Certain areas of the state have now been labeled as high-risk markets which is sending rates skyward.
The Modjeska Canyon has a great deal of appeal for many residents of California, but at the moment, the insurance news that they have been receiving hasn’t been as good as most would have liked it to be.
The area has received a high-risk rating when it comes to being prone to wildfires, making insurance expensive.
Modjeska Canyon has all the benefits of being tucked away against the mountains, close to the Cleveland National Forest and surrounded by nature, and yet it is only 20 minutes away from the greater Orange County area. This has made it a wonderful place to live for people who want the convenience of the city, but within a more natural setting. Unfortunately, what has made this area an attractive place to live has also brought about bad insurance news as they are increasingly prone to wildfires and are becoming more challenging to insure.
The insurance news of this nature has been becoming increasingly dramatic due to California wildfires.

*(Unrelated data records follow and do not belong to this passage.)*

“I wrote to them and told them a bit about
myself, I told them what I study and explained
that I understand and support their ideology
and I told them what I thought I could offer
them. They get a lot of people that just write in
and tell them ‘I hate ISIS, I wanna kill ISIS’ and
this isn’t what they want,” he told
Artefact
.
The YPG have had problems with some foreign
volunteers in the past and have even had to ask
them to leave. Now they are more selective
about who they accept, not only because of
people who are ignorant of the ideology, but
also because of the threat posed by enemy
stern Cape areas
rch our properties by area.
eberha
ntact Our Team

Over the last ten years, there have been billions of insured losses due to major wildfires in California. As a result, some of the larger insurance companies have stopped selling homeowners policies to property owners located in some of the places that have been designated as having the highest fire risk. This means that almost 2 million homeowners now struggle to be able to find coverage, particularly in the form of an affordable policy.

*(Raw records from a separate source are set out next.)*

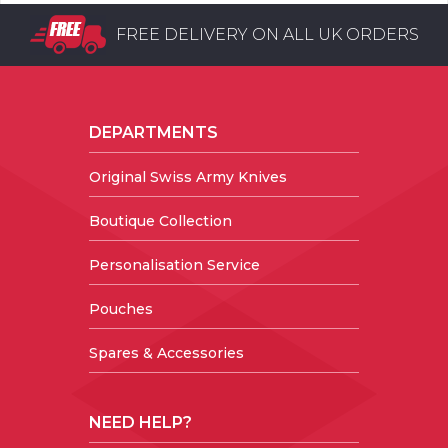
FREE DELIVERY ON ALL UK ORDERS
DEPARTMENTS
Original Swiss Army Knives
Boutique Collection
Personalisation Service
Pouches
Spares & Accessories
NEED HELP?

For example, Allstate Corp hasn’t been writing new homeowners policies in California, as a whole, since 2007. Some of the other homeowners insurance companies, such as State Farm and Farmer’s Insurance have continued to write policies in the state, but only in areas that have not been labeled has a high risk.
This insurance news doesn’t mean that there aren’t any options at all for people in high risk areas, but it does imply that those choices are limited. Fire coverage can be bought by people who can’t find it on the traditional market, by working with a state-established insurance company consortium.